## Material to process
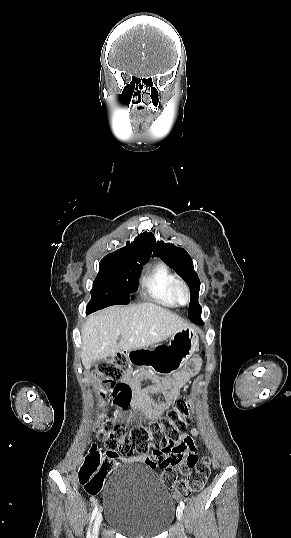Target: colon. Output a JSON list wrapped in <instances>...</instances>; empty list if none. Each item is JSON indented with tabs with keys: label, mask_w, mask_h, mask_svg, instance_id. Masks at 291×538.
<instances>
[{
	"label": "colon",
	"mask_w": 291,
	"mask_h": 538,
	"mask_svg": "<svg viewBox=\"0 0 291 538\" xmlns=\"http://www.w3.org/2000/svg\"><path fill=\"white\" fill-rule=\"evenodd\" d=\"M128 358L123 353L111 356L97 367L102 394H112L113 401L122 409L131 402V388L122 383ZM190 410V399L180 398L165 416L153 419L147 426H134L129 432L111 419L98 423V438L103 441L106 452L91 446L78 470V480L86 492L100 491L106 476L118 466V455L145 454L154 448L149 463L158 466L163 483L180 497L198 492L210 474V460L198 459L197 453L187 444L180 442V432L186 428ZM186 465L189 472L180 477L177 468Z\"/></svg>",
	"instance_id": "1"
}]
</instances>
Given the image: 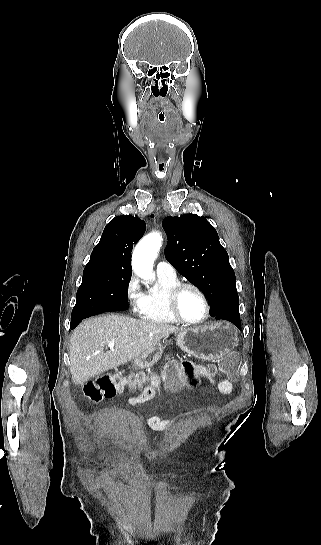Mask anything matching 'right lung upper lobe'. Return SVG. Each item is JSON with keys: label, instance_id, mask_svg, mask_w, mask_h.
Returning a JSON list of instances; mask_svg holds the SVG:
<instances>
[{"label": "right lung upper lobe", "instance_id": "cb5924a9", "mask_svg": "<svg viewBox=\"0 0 321 545\" xmlns=\"http://www.w3.org/2000/svg\"><path fill=\"white\" fill-rule=\"evenodd\" d=\"M145 223L137 217L117 216L109 222L94 247L84 270L102 269L113 273H132L131 251L144 234Z\"/></svg>", "mask_w": 321, "mask_h": 545}]
</instances>
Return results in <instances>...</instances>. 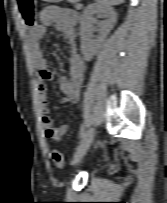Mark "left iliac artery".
Segmentation results:
<instances>
[{
    "mask_svg": "<svg viewBox=\"0 0 167 203\" xmlns=\"http://www.w3.org/2000/svg\"><path fill=\"white\" fill-rule=\"evenodd\" d=\"M84 132H85V127H84V125L82 124L81 127H80V131H79V138H82V137H83Z\"/></svg>",
    "mask_w": 167,
    "mask_h": 203,
    "instance_id": "1",
    "label": "left iliac artery"
}]
</instances>
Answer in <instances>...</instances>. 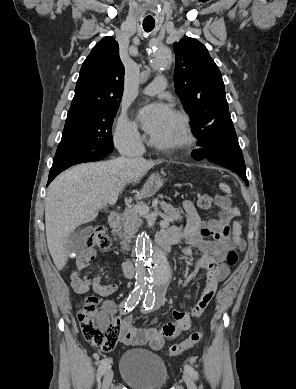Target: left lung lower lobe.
Instances as JSON below:
<instances>
[{
	"label": "left lung lower lobe",
	"instance_id": "left-lung-lower-lobe-1",
	"mask_svg": "<svg viewBox=\"0 0 296 389\" xmlns=\"http://www.w3.org/2000/svg\"><path fill=\"white\" fill-rule=\"evenodd\" d=\"M198 149L192 151L195 160L226 167L238 174L248 185L246 167L230 113L217 117L210 125L201 130Z\"/></svg>",
	"mask_w": 296,
	"mask_h": 389
}]
</instances>
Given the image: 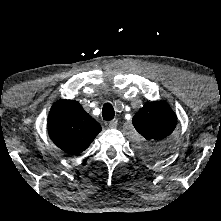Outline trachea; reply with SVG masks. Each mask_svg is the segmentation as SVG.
Returning <instances> with one entry per match:
<instances>
[{
    "mask_svg": "<svg viewBox=\"0 0 221 221\" xmlns=\"http://www.w3.org/2000/svg\"><path fill=\"white\" fill-rule=\"evenodd\" d=\"M102 116H103V119L106 121H110L114 118L115 111H114L113 106L110 103H105L103 105Z\"/></svg>",
    "mask_w": 221,
    "mask_h": 221,
    "instance_id": "1",
    "label": "trachea"
}]
</instances>
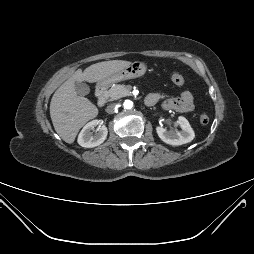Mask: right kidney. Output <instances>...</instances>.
I'll list each match as a JSON object with an SVG mask.
<instances>
[{
	"mask_svg": "<svg viewBox=\"0 0 254 254\" xmlns=\"http://www.w3.org/2000/svg\"><path fill=\"white\" fill-rule=\"evenodd\" d=\"M99 126L93 134L92 130ZM108 130L99 120L87 123L78 136V144L85 148H93L102 144L107 138Z\"/></svg>",
	"mask_w": 254,
	"mask_h": 254,
	"instance_id": "right-kidney-1",
	"label": "right kidney"
}]
</instances>
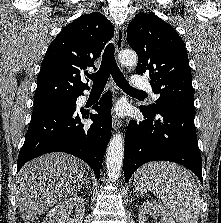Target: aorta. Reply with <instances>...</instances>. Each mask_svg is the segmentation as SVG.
Segmentation results:
<instances>
[{
    "label": "aorta",
    "mask_w": 221,
    "mask_h": 223,
    "mask_svg": "<svg viewBox=\"0 0 221 223\" xmlns=\"http://www.w3.org/2000/svg\"><path fill=\"white\" fill-rule=\"evenodd\" d=\"M119 61L125 66H133L137 63V55L132 50H122L119 53ZM124 138L122 133L114 134L108 144L106 154L107 175L111 182L118 180L123 164Z\"/></svg>",
    "instance_id": "obj_1"
}]
</instances>
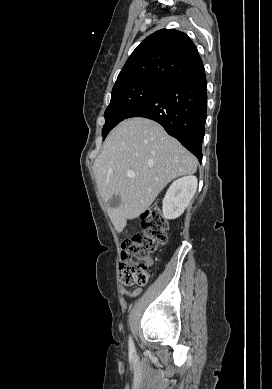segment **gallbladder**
Wrapping results in <instances>:
<instances>
[{
    "mask_svg": "<svg viewBox=\"0 0 272 389\" xmlns=\"http://www.w3.org/2000/svg\"><path fill=\"white\" fill-rule=\"evenodd\" d=\"M120 204H121V198H120L119 195H114V196L110 199V201L108 202V206H109L110 208H117V207L120 206Z\"/></svg>",
    "mask_w": 272,
    "mask_h": 389,
    "instance_id": "1",
    "label": "gallbladder"
}]
</instances>
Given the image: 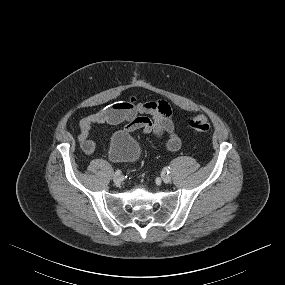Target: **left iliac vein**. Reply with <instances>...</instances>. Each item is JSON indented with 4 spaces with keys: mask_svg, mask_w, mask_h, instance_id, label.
I'll return each mask as SVG.
<instances>
[{
    "mask_svg": "<svg viewBox=\"0 0 285 285\" xmlns=\"http://www.w3.org/2000/svg\"><path fill=\"white\" fill-rule=\"evenodd\" d=\"M162 181H163L164 183H170V182H171V176L168 175V174H164V175L162 176Z\"/></svg>",
    "mask_w": 285,
    "mask_h": 285,
    "instance_id": "obj_1",
    "label": "left iliac vein"
}]
</instances>
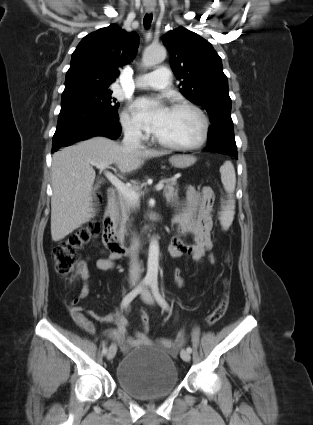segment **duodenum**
<instances>
[{
  "mask_svg": "<svg viewBox=\"0 0 313 425\" xmlns=\"http://www.w3.org/2000/svg\"><path fill=\"white\" fill-rule=\"evenodd\" d=\"M116 191L110 187L106 192V206L102 219V240L105 247L116 255H129L134 249L124 245L116 230Z\"/></svg>",
  "mask_w": 313,
  "mask_h": 425,
  "instance_id": "1",
  "label": "duodenum"
}]
</instances>
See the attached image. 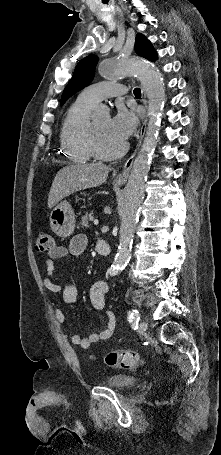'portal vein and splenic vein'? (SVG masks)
<instances>
[{"mask_svg":"<svg viewBox=\"0 0 221 455\" xmlns=\"http://www.w3.org/2000/svg\"><path fill=\"white\" fill-rule=\"evenodd\" d=\"M93 222H94V225H98V224H99V221H98V219H94V221H93Z\"/></svg>","mask_w":221,"mask_h":455,"instance_id":"1","label":"portal vein and splenic vein"}]
</instances>
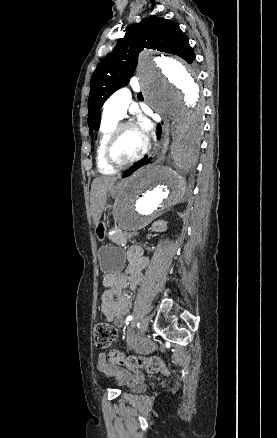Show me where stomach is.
I'll return each instance as SVG.
<instances>
[{
	"mask_svg": "<svg viewBox=\"0 0 277 438\" xmlns=\"http://www.w3.org/2000/svg\"><path fill=\"white\" fill-rule=\"evenodd\" d=\"M110 193L113 196H116L119 193V188L113 186L110 190ZM106 231L107 222L99 221V223L96 225V235L99 240L103 241L105 239ZM98 259L100 262V268L105 274L121 271L125 262L123 250L109 245H104L99 249Z\"/></svg>",
	"mask_w": 277,
	"mask_h": 438,
	"instance_id": "stomach-1",
	"label": "stomach"
}]
</instances>
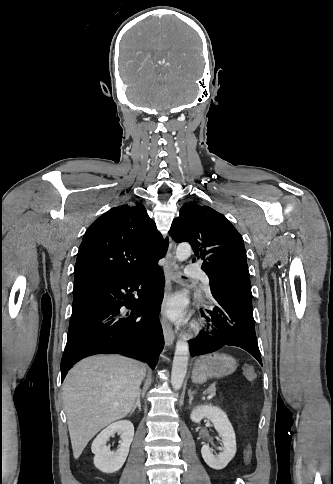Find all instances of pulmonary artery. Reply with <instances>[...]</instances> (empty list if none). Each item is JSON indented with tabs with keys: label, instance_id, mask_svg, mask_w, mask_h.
<instances>
[{
	"label": "pulmonary artery",
	"instance_id": "obj_1",
	"mask_svg": "<svg viewBox=\"0 0 333 484\" xmlns=\"http://www.w3.org/2000/svg\"><path fill=\"white\" fill-rule=\"evenodd\" d=\"M186 274L192 277H197L201 280L203 283L204 288L208 293H210V288H209V283L210 280L209 278L196 266L190 265L186 268Z\"/></svg>",
	"mask_w": 333,
	"mask_h": 484
}]
</instances>
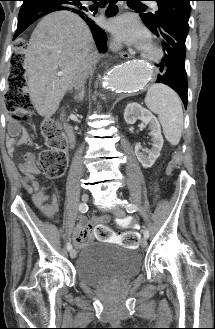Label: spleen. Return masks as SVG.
<instances>
[{
  "label": "spleen",
  "instance_id": "3e777b00",
  "mask_svg": "<svg viewBox=\"0 0 215 329\" xmlns=\"http://www.w3.org/2000/svg\"><path fill=\"white\" fill-rule=\"evenodd\" d=\"M145 104L158 114L167 141L178 145L183 131V111L177 93L164 84H155L148 89Z\"/></svg>",
  "mask_w": 215,
  "mask_h": 329
}]
</instances>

## Task prompt
Return verbatim every line from the line containing "Show me where stomach is." to the last line of the entries above, inclusive, and leave out the pictures.

## Exercise solution
Show me where stomach is.
I'll return each instance as SVG.
<instances>
[{
	"mask_svg": "<svg viewBox=\"0 0 277 438\" xmlns=\"http://www.w3.org/2000/svg\"><path fill=\"white\" fill-rule=\"evenodd\" d=\"M110 193L113 196H116L119 193V188L113 186L110 190ZM106 231L107 222L99 221V223L96 225V235L99 240L103 241L105 239ZM98 259L100 262V268L105 274L121 271L125 262L123 250L109 245H104L99 249Z\"/></svg>",
	"mask_w": 277,
	"mask_h": 438,
	"instance_id": "stomach-1",
	"label": "stomach"
}]
</instances>
Find all instances of pulmonary artery. Reply with <instances>[...]</instances> (empty list if none). Each item is JSON indented with tabs with keys: label, instance_id, mask_svg, mask_w, mask_h.
<instances>
[{
	"label": "pulmonary artery",
	"instance_id": "obj_1",
	"mask_svg": "<svg viewBox=\"0 0 333 484\" xmlns=\"http://www.w3.org/2000/svg\"><path fill=\"white\" fill-rule=\"evenodd\" d=\"M186 274L192 277H197L201 280L203 283L204 288L208 293H210V288H209V283L210 280L209 278L196 266L190 265L186 268Z\"/></svg>",
	"mask_w": 333,
	"mask_h": 484
}]
</instances>
Label: spleen. Return masks as SVG.
<instances>
[{
  "label": "spleen",
  "instance_id": "3e777b00",
  "mask_svg": "<svg viewBox=\"0 0 215 329\" xmlns=\"http://www.w3.org/2000/svg\"><path fill=\"white\" fill-rule=\"evenodd\" d=\"M145 104L158 114L167 141L178 145L183 131V111L177 93L164 84H155L148 89Z\"/></svg>",
  "mask_w": 215,
  "mask_h": 329
}]
</instances>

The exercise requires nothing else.